Collected data
*** Begin section ***
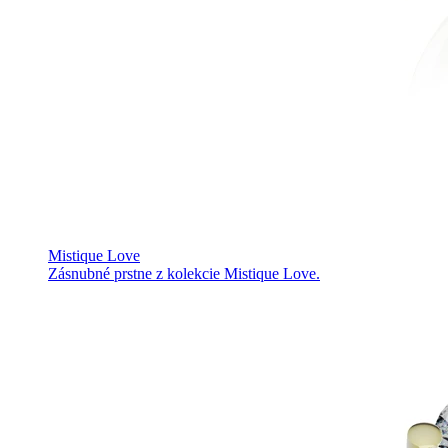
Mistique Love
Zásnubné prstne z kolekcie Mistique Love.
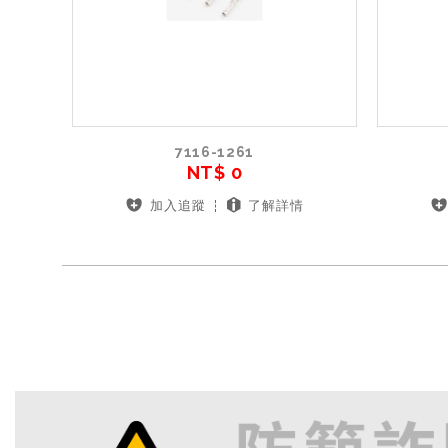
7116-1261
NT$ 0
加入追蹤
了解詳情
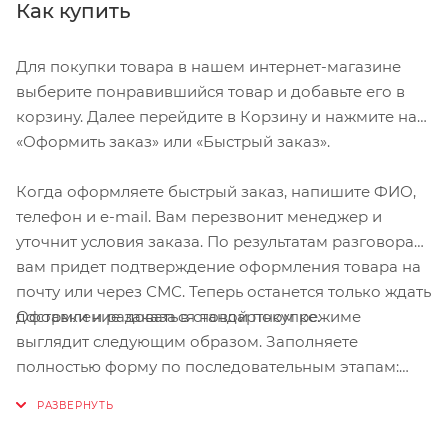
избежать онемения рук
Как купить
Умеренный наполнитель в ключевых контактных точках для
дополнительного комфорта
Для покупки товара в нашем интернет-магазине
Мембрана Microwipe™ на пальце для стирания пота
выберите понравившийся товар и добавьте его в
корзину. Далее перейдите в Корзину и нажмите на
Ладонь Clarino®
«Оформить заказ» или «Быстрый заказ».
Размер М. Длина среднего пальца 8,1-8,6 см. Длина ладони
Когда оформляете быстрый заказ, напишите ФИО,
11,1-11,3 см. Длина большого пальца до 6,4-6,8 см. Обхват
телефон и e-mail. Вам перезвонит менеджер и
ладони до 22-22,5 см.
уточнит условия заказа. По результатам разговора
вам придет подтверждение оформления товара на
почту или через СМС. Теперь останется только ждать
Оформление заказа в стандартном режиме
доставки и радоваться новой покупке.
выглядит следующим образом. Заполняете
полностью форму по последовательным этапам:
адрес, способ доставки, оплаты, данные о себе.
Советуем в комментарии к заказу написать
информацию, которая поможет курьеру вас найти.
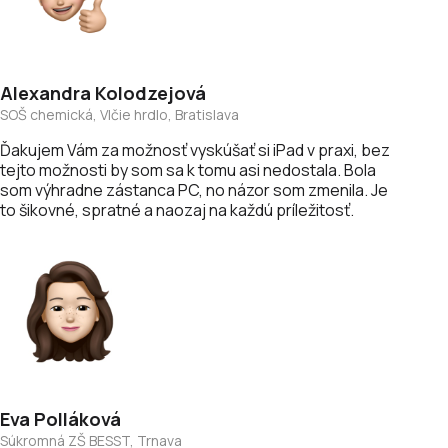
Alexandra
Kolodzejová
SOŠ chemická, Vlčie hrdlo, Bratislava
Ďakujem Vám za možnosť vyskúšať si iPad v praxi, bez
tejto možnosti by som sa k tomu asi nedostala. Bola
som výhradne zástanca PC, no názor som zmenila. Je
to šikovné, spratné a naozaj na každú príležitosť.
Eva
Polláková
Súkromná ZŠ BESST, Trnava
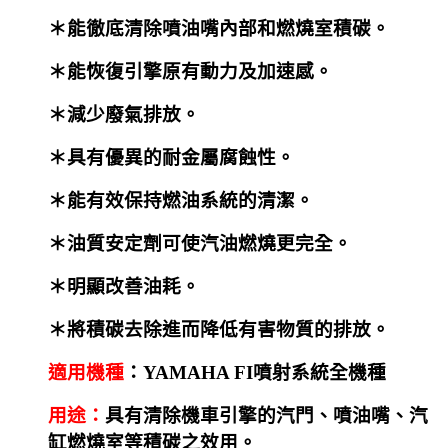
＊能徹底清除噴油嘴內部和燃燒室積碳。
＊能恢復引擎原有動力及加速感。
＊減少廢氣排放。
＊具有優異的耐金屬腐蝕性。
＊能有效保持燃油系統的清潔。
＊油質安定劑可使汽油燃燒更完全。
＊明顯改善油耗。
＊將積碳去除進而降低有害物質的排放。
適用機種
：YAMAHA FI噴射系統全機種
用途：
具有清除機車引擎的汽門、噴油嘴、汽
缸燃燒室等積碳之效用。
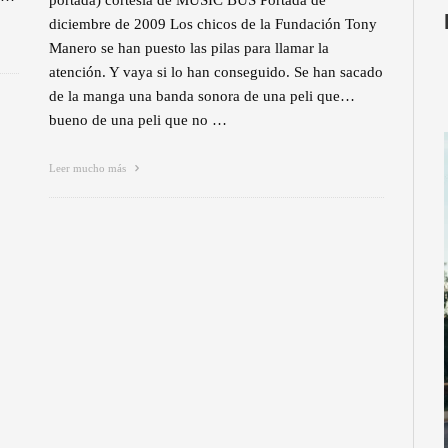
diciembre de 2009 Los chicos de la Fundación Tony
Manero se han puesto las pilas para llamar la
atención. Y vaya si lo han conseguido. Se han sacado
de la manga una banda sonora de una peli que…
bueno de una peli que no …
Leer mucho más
*** End section ***
*** Begin section ***
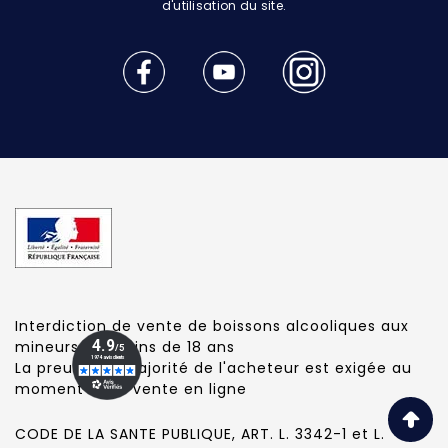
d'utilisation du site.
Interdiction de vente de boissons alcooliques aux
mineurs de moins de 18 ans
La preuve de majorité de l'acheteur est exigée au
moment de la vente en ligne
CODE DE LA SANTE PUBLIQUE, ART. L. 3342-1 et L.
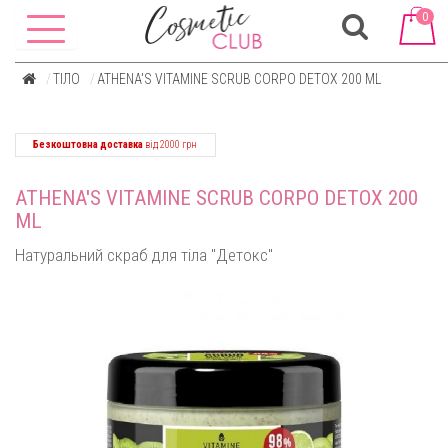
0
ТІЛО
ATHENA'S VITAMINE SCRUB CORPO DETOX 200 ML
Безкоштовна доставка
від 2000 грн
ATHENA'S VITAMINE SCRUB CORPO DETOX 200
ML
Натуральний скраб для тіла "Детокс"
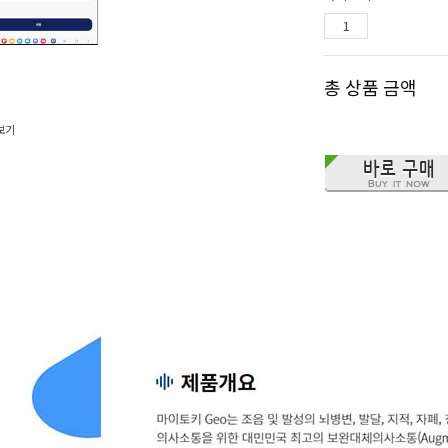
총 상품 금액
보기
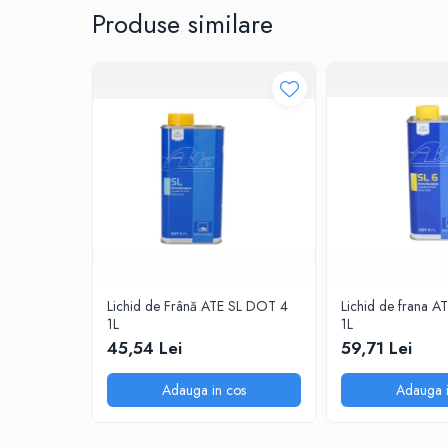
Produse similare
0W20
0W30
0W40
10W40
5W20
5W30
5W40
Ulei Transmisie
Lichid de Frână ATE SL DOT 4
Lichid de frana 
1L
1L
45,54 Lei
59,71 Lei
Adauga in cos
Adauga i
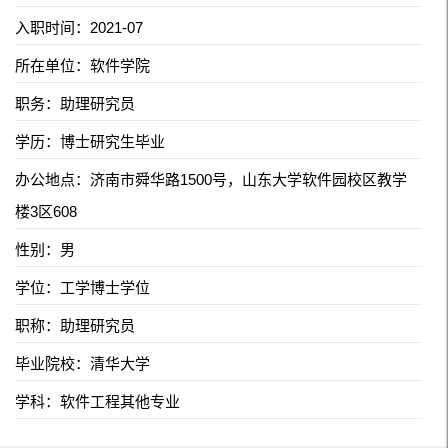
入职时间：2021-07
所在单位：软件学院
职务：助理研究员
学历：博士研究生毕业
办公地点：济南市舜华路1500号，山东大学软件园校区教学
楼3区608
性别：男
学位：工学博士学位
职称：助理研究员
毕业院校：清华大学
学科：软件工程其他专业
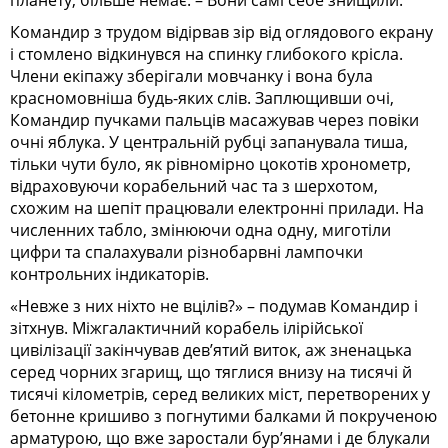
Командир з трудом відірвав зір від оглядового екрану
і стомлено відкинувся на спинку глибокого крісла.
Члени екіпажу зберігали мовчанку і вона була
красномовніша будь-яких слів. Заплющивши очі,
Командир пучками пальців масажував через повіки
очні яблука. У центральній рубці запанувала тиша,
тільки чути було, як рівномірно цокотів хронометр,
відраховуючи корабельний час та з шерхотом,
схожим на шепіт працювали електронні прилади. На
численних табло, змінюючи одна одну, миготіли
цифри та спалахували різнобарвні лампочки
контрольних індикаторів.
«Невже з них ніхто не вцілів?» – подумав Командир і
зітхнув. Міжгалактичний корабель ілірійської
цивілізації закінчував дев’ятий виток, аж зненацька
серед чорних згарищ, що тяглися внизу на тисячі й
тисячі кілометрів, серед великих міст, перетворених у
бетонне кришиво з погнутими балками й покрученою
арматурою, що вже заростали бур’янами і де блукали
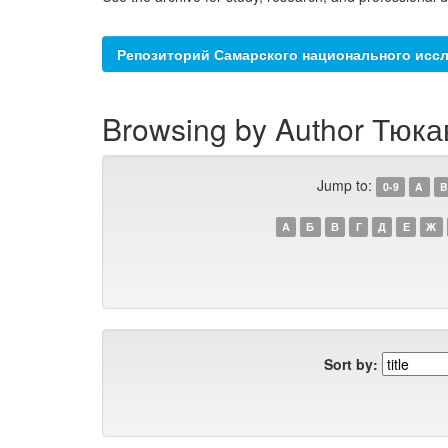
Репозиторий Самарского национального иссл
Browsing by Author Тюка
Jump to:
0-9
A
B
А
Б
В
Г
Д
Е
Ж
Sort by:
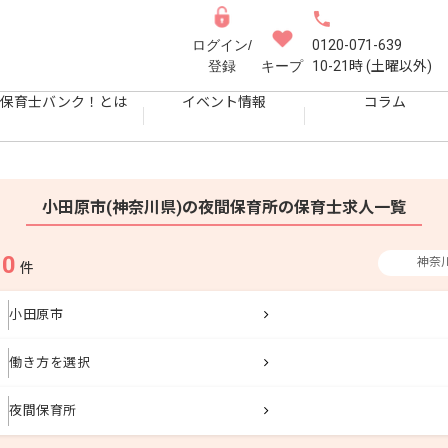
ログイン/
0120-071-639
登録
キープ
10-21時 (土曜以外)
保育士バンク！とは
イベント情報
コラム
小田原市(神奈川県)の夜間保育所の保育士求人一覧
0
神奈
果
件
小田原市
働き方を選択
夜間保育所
*** End section ***
— Exercise aim —
From the entries above, collect every line with the string "Длина" in it.

— Finished task —
Размер М. Длина среднего пальца 8,1-8,6 см. Длина ладони
11,1-11,3 см. Длина большого пальца до 6,4-6,8 см. Обхват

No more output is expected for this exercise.